O antissemitismo não foi erradicado com o Holocausto, ao final da 2ª Guerra. Hoje suas origens estão no Oriente Médio, mas se espalham pelo mundo todo, encontrando novamente, ou como sempre, eco na civilizada Europa. A mentira de que os judeus estão por trás dos problemas do mundo continua a ser repetida. Ondas de ódio ressurgem e é preciso tolerância zero de todos os Governos. “O silêncio”, como disse Ronald Lauder, “leva a Auschwitz”.
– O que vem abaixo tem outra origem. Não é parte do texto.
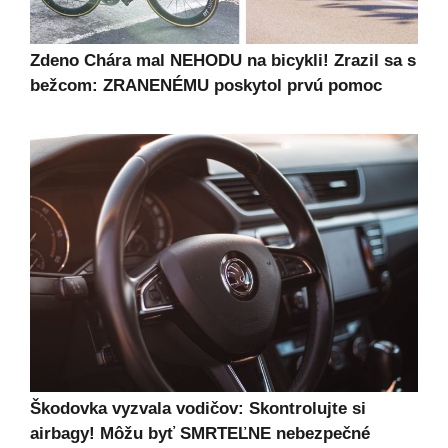
Zdeno Chára mal NEHODU na bicykli! Zrazil sa s
bežcom: ZRANENÉMU poskytol prvú pomoc
Škodovka vyzvala vodičov: Skontrolujte si
airbagy! Môžu byť SMRTEĽNE nebezpečné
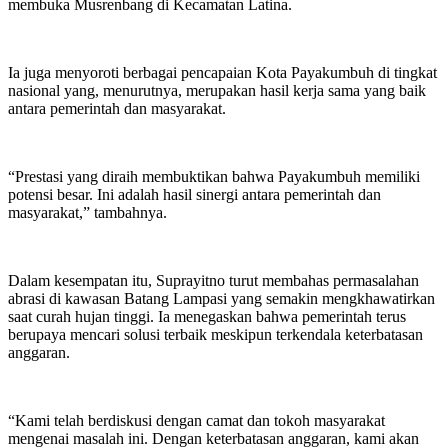
membuka Musrenbang di Kecamatan Latina.
Ia juga menyoroti berbagai pencapaian Kota Payakumbuh di tingkat
nasional yang, menurutnya, merupakan hasil kerja sama yang baik
antara pemerintah dan masyarakat.
“Prestasi yang diraih membuktikan bahwa Payakumbuh memiliki
potensi besar. Ini adalah hasil sinergi antara pemerintah dan
masyarakat,” tambahnya.
Dalam kesempatan itu, Suprayitno turut membahas permasalahan
abrasi di kawasan Batang Lampasi yang semakin mengkhawatirkan
saat curah hujan tinggi. Ia menegaskan bahwa pemerintah terus
berupaya mencari solusi terbaik meskipun terkendala keterbatasan
anggaran.
“Kami telah berdiskusi dengan camat dan tokoh masyarakat
mengenai masalah ini. Dengan keterbatasan anggaran, kami akan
Nos últimos anos assistimos a atentados letais contra escolas, sinagogas e museus em várias capitais europeias, e não vimos indignação ou manifestações populares. Não vimos pessoas levantarem cartazes com “Je suis juif”. No entanto, um único atentado, sem dúvida abominável, contra o jornal Charlie Hebdo, levou o mundo a gritar “Je suis Charlie”.

Muita gente grita que é preciso riscar Israel do mapa, jogar os judeus no mar, como se sete milhões de pessoas fossem descartáveis. O fato é que o foram, para os nazistas, há 70 anos, durante o Holocausto. Tão pouco tempo transcorreu, que ainda temos sobreviventes entre nós.

“Je suis Charlie”, “Je suis juif” e “Je suis survivant”. Na realidade, todos nós somos sobreviventes, judeus e não judeus. Pois, se a barbárie nazista tivesse vencido, a civilização teria desaparecido da face da Terra.

1 “Sou Sobrevivente”

Marcio Pitliuk é escritor e cineasta. Autor dos livros “Marcha da Vida”, “O homem que venceu Hitler”, do filme “Sobrevivi ao Holocausto”, e outros. Viajou para o 70º aniversário da libertação de Auschwitz a convite do JWC (Jewish World Congress).